DATA SUPPLIED |

- Opening Delimiter -

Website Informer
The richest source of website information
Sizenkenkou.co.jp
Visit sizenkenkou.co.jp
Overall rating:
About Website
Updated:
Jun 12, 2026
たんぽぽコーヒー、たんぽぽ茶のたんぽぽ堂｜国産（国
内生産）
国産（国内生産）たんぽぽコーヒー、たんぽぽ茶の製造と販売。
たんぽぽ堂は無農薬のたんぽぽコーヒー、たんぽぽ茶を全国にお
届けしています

- Closing Delimiter -
- Opening Delimiter -

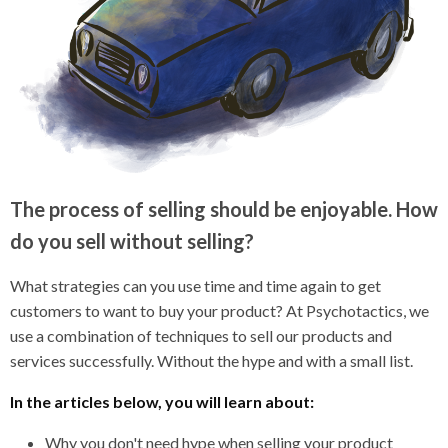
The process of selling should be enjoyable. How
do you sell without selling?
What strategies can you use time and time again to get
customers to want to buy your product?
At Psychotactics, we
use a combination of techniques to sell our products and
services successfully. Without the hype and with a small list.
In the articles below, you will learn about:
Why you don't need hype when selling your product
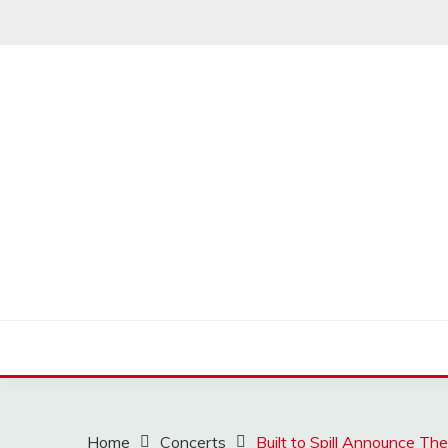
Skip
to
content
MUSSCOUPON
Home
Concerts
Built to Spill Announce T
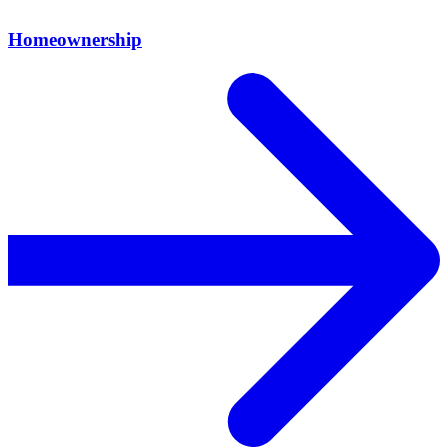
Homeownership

- Closing Delimiter -
- Opening Delimiter -

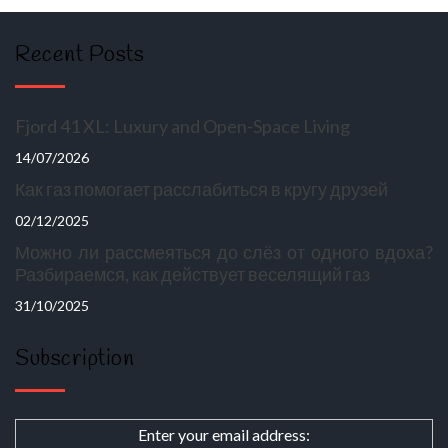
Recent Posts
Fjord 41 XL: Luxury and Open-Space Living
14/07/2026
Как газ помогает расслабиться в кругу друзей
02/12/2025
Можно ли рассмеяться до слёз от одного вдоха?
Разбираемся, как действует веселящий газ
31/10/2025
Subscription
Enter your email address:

- Closing Delimiter -

THE PROBLEM | Where a line above holds the string "hype", copy that line.

THE COMPLETED TASK |
services successfully. Without the hype and with a small list.
Why you don't need hype when selling your product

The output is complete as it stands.